──────── EXTRACTED RECORDS
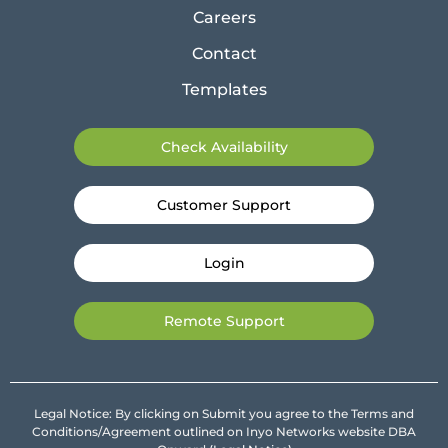
Careers
Contact
Templates
Check Availability
Customer Support
Login
Remote Support
Legal Notice: By clicking on Submit you agree to the Terms and
Conditions/Agreement outlined on Inyo Networks website DBA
────────────────
(AIM OF THE TASK): Transcribe the listing verbatim, pictures excluded.

(RESULT OF THIS EXERCISE):
Careers
Contact
Templates
Check Availability
Customer Support
Login
Remote Support
Legal Notice: By clicking on Submit you agree to the Terms and
Conditions/Agreement outlined on Inyo Networks website DBA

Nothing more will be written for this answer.